When are physically distinct values created in OCaml?

224 views Asked by At

I'm trying to understand what the physical equality operators (Pervasives.(==) and Pervasives.(!=)) mean in OCaml.

The language manual says that the expression "" is a "constant", not an "expression":

6.5 Constants

constant ::== ... string-literal

but I can't find any verbiage indicating that constants are singly/pre-evaluated or pooled, and the REPL indicates that mutable string values are (thankfully) not pooled.

(* a *)  ""          == "";;             (* false *)
(* b *)  "foo"       == "foo";;          (* false *)
(* c *)  ""          == String.copy "";; (* false *)
(* d *)  ()          == ();;             (* true  *)
(* e *)  (42, -42)   == (42, -42);;      (* false *)
(* f *)  ("", 1)     == ("", 1);;        (* false *)
(* g *)  None        == None;;           (* true  *)
(* h *)  (Some None) == (Some None);;    (* false *)
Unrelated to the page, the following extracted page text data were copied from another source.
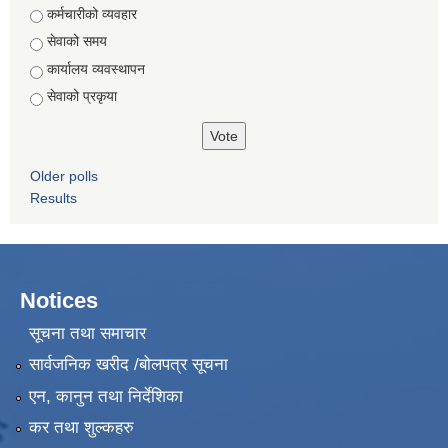
Choices
कर्मचारीको व्यवहार
सेवाको समय
कार्यालय व्यवस्थापन
सेवाको प्रकृया
Older polls
Results
Notices
सूचना तथा समाचार
सार्वजनिक खरीद /बोलपत्र सूचना
एन, कानुन तथा निर्देशिका
कर तथा शुल्कहरु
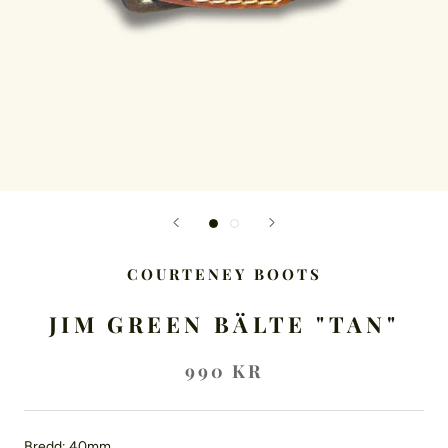
COURTENEY BOOTS
JIM GREEN BÄLTE "TAN"
990 KR
Bredd: 40mm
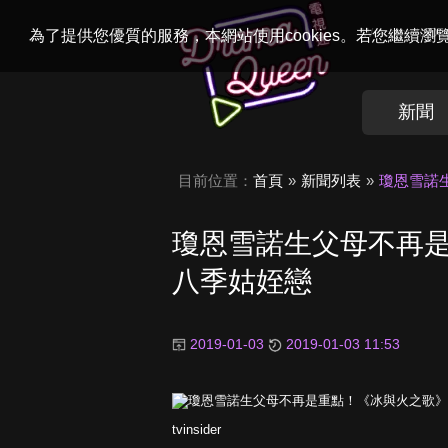
Welcome to
Dr
為了提供您優質的服務，本網站使用cookies。若您繼續
新聞
目前位置：
首頁
新聞列表
瓊恩雪諾
瓊恩雪諾生父母不再
八季姑姪戀
2019-01-03
2019-01-03 11:53
tvinsider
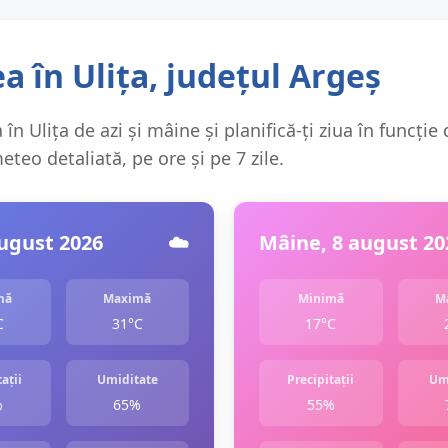
 în Ulița, județul Argeș
în Ulița de azi și mâine și planifică-ți ziua în funcție
teo detaliată, pe ore și pe 7 zile.
august 2026
☁️
Mâine, 8 august 20
mă
Maximă
Minimă
M
C
31°C
17°C
ații
Umiditate
Precipitații
Um
%
65%
55%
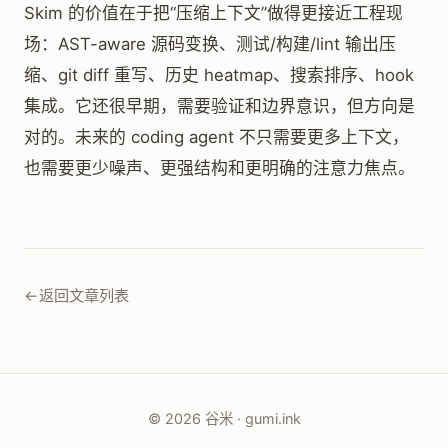
Skim 的价值在于把“压缩上下文”做得更接近工程现
场：AST-aware 源码变换、测试/构建/lint 输出压
缩、git diff 重写、历史 heatmap、搜索排序、hook
集成。它还很早期，需要验证和边界意识，但方向是
对的。未来的 coding agent 不只需要更多上下文，
也需要更少噪声、更强结构和更明确的注意力焦点。
←
返回文章列表
© 2026 谷米 · gumi.ink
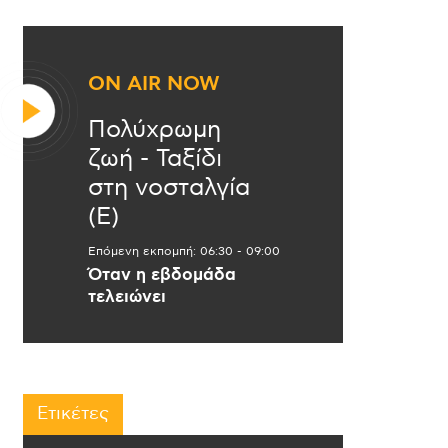
ON AIR NOW
Πολύχρωμη
ζωή - Ταξίδι
στη νοσταλγία
(Ε)
Επόμενη εκπομπή:
06:30
-
09:00
Όταν η εβδομάδα
τελειώνει
Ετικέτες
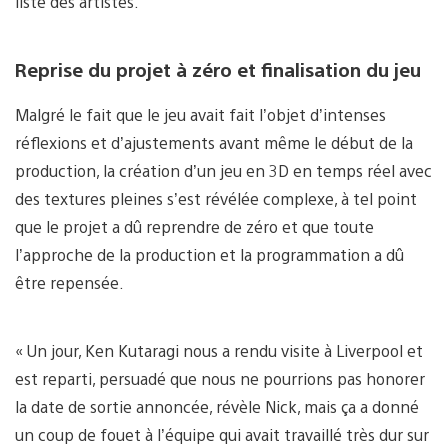
liste des artistes.
Reprise du projet à zéro et finalisation du jeu
Malgré le fait que le jeu avait fait l’objet d’intenses
réflexions et d’ajustements avant même le début de la
production, la création d’un jeu en 3D en temps réel avec
des textures pleines s’est révélée complexe, à tel point
que le projet a dû reprendre de zéro et que toute
l’approche de la production et la programmation a dû
être repensée.
« Un jour, Ken Kutaragi nous a rendu visite à Liverpool et
est reparti, persuadé que nous ne pourrions pas honorer
la date de sortie annoncée, révèle Nick, mais ça a donné
un coup de fouet à l’équipe qui avait travaillé très dur sur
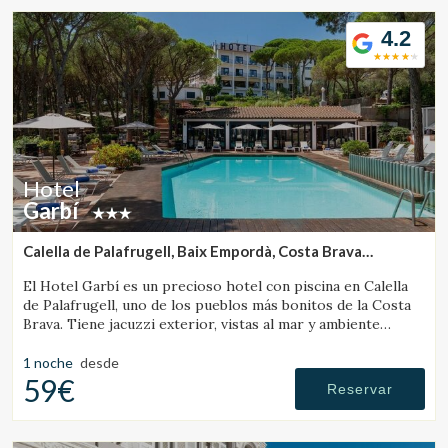
4.2
Hotel
Garbí
Calella de Palafrugell, Baix Empordà, Costa Brava
(4.7392953562655km de Vall-Llobrega)
El Hotel Garbí es un precioso hotel con piscina en Calella
de Palafrugell, uno de los pueblos más bonitos de la Costa
Brava. Tiene jacuzzi exterior, vistas al mar y ambiente
familiar.
1 noche
desde
59€
Reservar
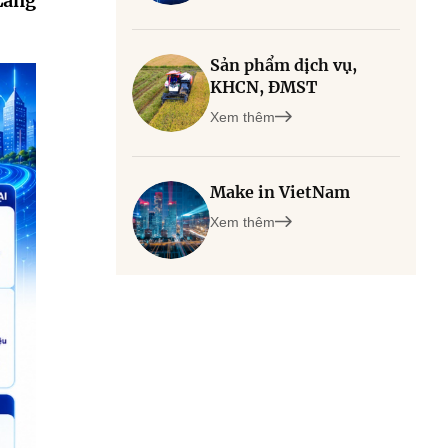
Làng
Sản phẩm dịch vụ,
KHCN, ĐMST
Xem thêm
Make in VietNam
Xem thêm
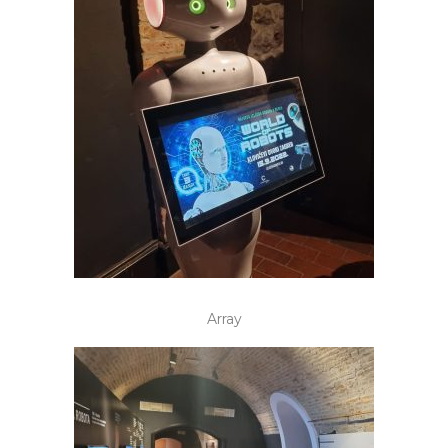
Array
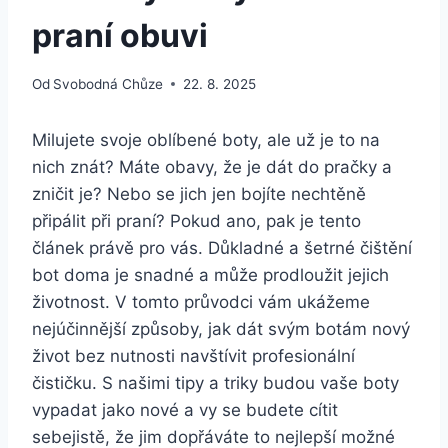
praní obuvi
Od
Svobodná Chůze
22. 8. 2025
Milujete ‌svoje oblíbené⁢ boty, ale už je to⁢ na
nich znát? Máte obavy,⁤ že je dát do ⁣pračky a
zničit je? Nebo se jich⁢ jen bojíte⁢ nechtěně
⁢připálit‍ při praní? Pokud ano, pak⁤ je tento
článek právě pro vás. Důkladné a šetrné čištění
bot doma‌ je snadné a může⁢ prodloužit jejich
životnost.⁣ V tomto průvodci vám ukážeme
nejúčinnější‍ způsoby, ‍jak⁢ dát ⁤svým botám nový
život bez nutnosti navštívit profesionální
⁢čističku. S ​našimi tipy a‍ triky budou vaše boty
vypadat jako‌ nové a vy se budete‌ cítit
sebejistě, že jim⁣ dopřáváte to nejlepší možné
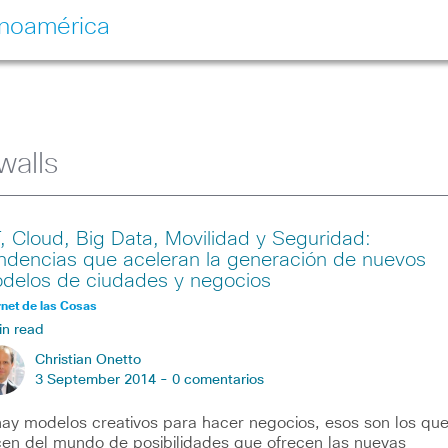
inoamérica
walls
T, Cloud, Big Data, Movilidad y Seguridad:
ndencias que aceleran la generación de nuevos
delos de ciudades y negocios
rnet de las Cosas
in read
Christian Onetto
3 September 2014 -
0 comentarios
hay modelos creativos para hacer negocios, esos son los qu
en del mundo de posibilidades que ofrecen las nuevas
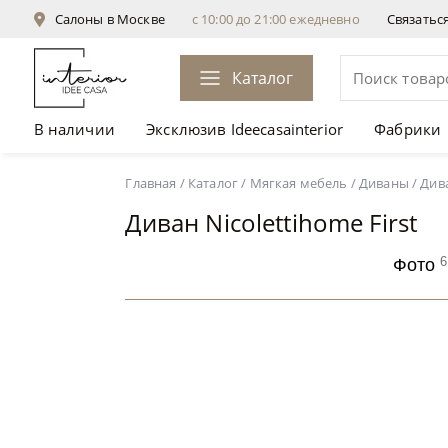
Салоны в Москве
с 10:00 до 21:00 ежедневно
Связатьс
Каталог
В наличии
Эксклюзив Ideecasainterior
Фабрики
Диван Nicolettihome First
от 241 500 ₽
Главная
/
Каталог
/
Мягкая мебель
/
Диваны
/
Дива
Диван Nicolettihome First
6
Фото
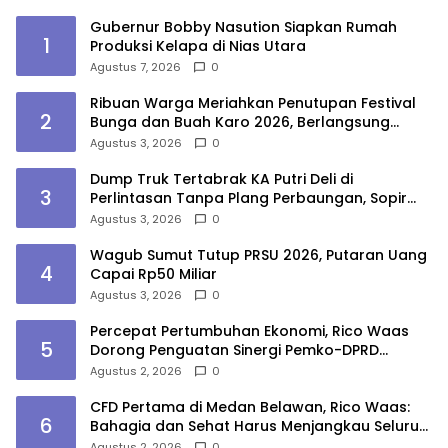
Gubernur Bobby Nasution Siapkan Rumah
1
Produksi Kelapa di Nias Utara
Agustus 7, 2026
0
Ribuan Warga Meriahkan Penutupan Festival
2
Bunga dan Buah Karo 2026, Berlangsung
Aman di Bawah Pengamanan Gabungan
Agustus 3, 2026
0
Dump Truk Tertabrak KA Putri Deli di
3
Perlintasan Tanpa Plang Perbaungan, Sopir
Tewas
Agustus 3, 2026
0
Wagub Sumut Tutup PRSU 2026, Putaran Uang
4
Capai Rp50 Miliar
Agustus 3, 2026
0
Percepat Pertumbuhan Ekonomi, Rico Waas
5
Dorong Penguatan Sinergi Pemko-DPRD
Medan
Agustus 2, 2026
0
CFD Pertama di Medan Belawan, Rico Waas:
6
Bahagia dan Sehat Harus Menjangkau Seluruh
Sudut Kota Medan
Agustus 2, 2026
0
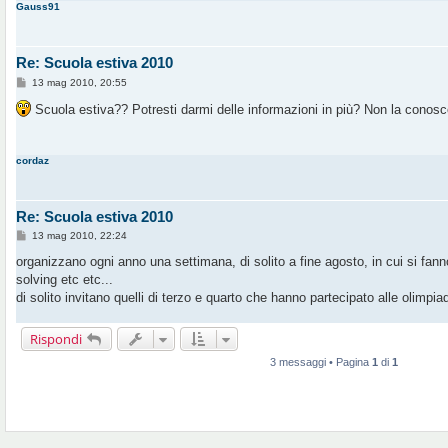
Gauss91
i
o
Re: Scuola estiva 2010
M
13 mag 2010, 20:55
e
s
Scuola estiva?? Potresti darmi delle informazioni in più? Non la conos
s
a
g
g
cordaz
i
o
Re: Scuola estiva 2010
M
13 mag 2010, 22:24
e
s
organizzano ogni anno una settimana, di solito a fine agosto, in cui si fanno
s
solving etc etc...
a
g
di solito invitano quelli di terzo e quarto che hanno partecipato alle olimpiad
g
i
o
Rispondi
3 messaggi • Pagina
1
di
1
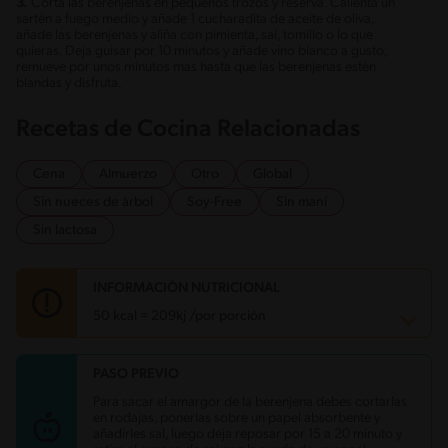
3.
Corta las berenjenas en pequeños trozos y reserva. Calienta un
sartén a fuego medio y añade 1 cucharadita de aceite de oliva,
añade las berenjenas y aliña con pimienta, sal, tomillo o lo que
quieras. Deja guisar por 10 minutos y añade vino blanco a gusto,
remueve por unos minutos mas hasta que las berenjenas estén
blandas y disfruta.
Recetas de Cocina Relacionadas
Cena
Almuerzo
Otro
Global
Sin nueces de árbol
Soy-Free
Sin maní
Sin lactosa
INFORMACIÓN NUTRICIONAL
50 kcal = 209kj /por porción
PASO PREVIO
Carbohidratos
11.8 g
Energía
50 kcal
Para sacar el amargor de la berenjena debes cortarlas
Grasas
0.4 g
en rodajas, ponerlas sobre un papel absorbente y
Fibra
6 g
añadirles sal, luego deja reposar por 15 a 20 minuto y
Proteína
2 g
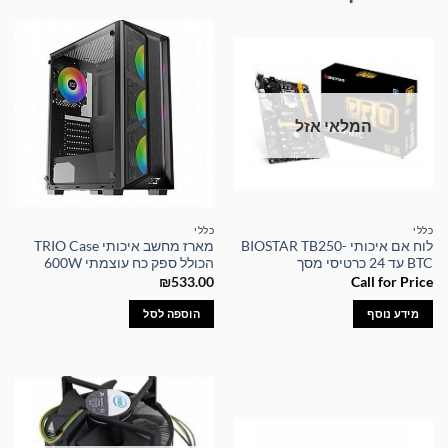
המלאי אזל
כללי
כללי
לוח אם איכותי BIOSTAR TB250-
מארז מחשב איכותי TRIO Case
BTC עד 24 כרטיסי מסך
הכולל ספק כח עוצמתי 600W
₪
533.00
Call for Price
מידע נוסף
הוספה לסל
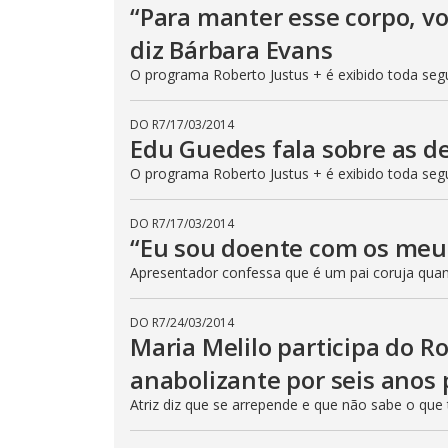
“Para manter esse corpo, v
diz Bárbara Evans
O programa Roberto Justus + é exibido toda segu
DO R7
/
17/03/2014
Edu Guedes fala sobre as d
O programa Roberto Justus + é exibido toda segu
DO R7
/
17/03/2014
“Eu sou doente com os meus
Apresentador confessa que é um pai coruja quan
DO R7
/
24/03/2014
Maria Melilo participa do Ro
anabolizante por seis anos 
Atriz diz que se arrepende e que não sabe o que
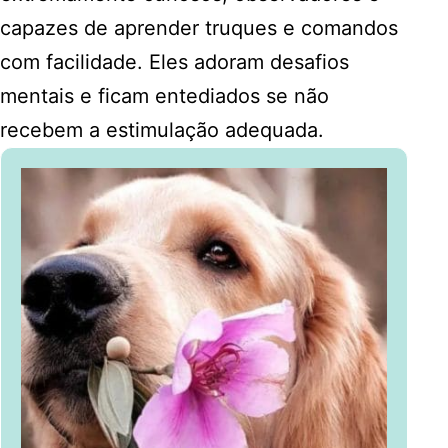
capazes de aprender truques e comandos
com facilidade. Eles adoram desafios
mentais e ficam entediados se não
recebem a estimulação adequada.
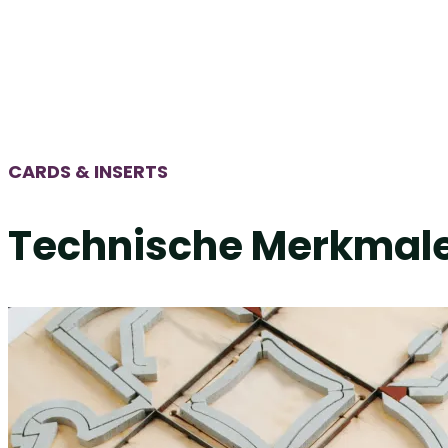
CARDS & INSERTS
Technische Merkmal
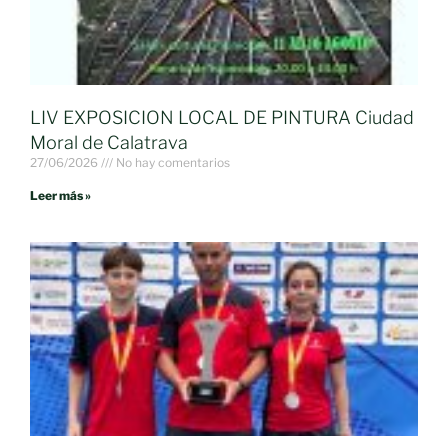
LIV EXPOSICION LOCAL DE PINTURA Ciudad
Moral de Calatrava
27/06/2026
No hay comentarios
Leer más »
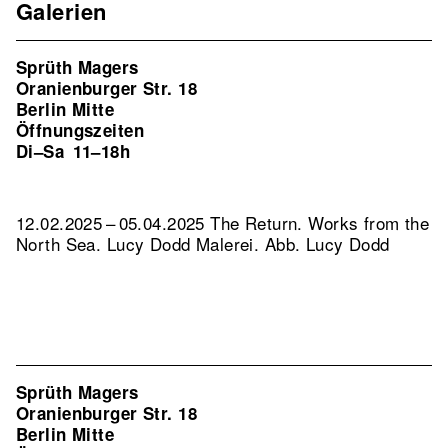
Galerien
Sprüth Magers
Oranienburger Str. 18
Berlin Mitte
Öffnungszeiten
Di–Sa
11–18h
12.02.2025 – 05.04.2025 The Return. Works from the
North Sea. Lucy Dodd Malerei.
Abb. Lucy Dodd
Sprüth Magers
Oranienburger Str. 18
Berlin Mitte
Section "19.3 Representation of OCaml data types" suggests that the language specification requires that bools, ints, chars, the unit value, simple variants, and empty lists are selfless.

Does an implementation have to behave as above to be a complying OCaml implementation?

Can a complying OCaml implementation rewrite the pointer at b to point to a when a = b (* structurally *) is true and both are values of an immutable type (or effectively immutable values like zero length strings/arrays) as is sometimes done to reduce the number of reachable younger values in a generational GC?

2

There are 2 answers

2
Jeffrey Scofield On BEST ANSWER

As I read the language spec, there are very few guarantees about when values are distinct. I believe the only guarantee is in the documentation of the Pervasives module:

On mutable types such as references, arrays, strings, records with mutable fields and objects with mutable instance variables, e1 == e2 is true if and only if physical modification of e1 also affects e2. On non-mutable types, the behavior of ( == ) is implementation-dependent; however, it is guaranteed that e1 == e2 implies compare e1 e2 = 0.

One of the cool things about FP is that the compiler and runtime are free to do arbitrarily clever things with immutable values. So this guarantee is about all you would really want to have (IMHO).

In sum, yes, the runtime or the compiler is free (again, IMHO) to share (and not share) immutable values any way it thinks will be helpful.

I wouldn't interpret the representation section as part of the language specification. It's just useful documentation of the current implementation.

0
gasche On

Just a remark: String constants are pooled in a different way than what you test:

let f () = "foo"
let b = f () == f () (* true *)

This may indeed lead to bugs if you mutate the output of a f () call: this will affect all further calls as well. The consensus on that behavior is that mutable string are an historical mistake (one should have a mutable buffer type distinct from the main string type, on which encoding choices and concatenation complexity should be more important) and that the semantics-breaking pooling is interesting enough performance-wise to be allowed to assume that string constants are not mutated. If one want to avoid pooling, one should just call a String.copy directly on the string constant.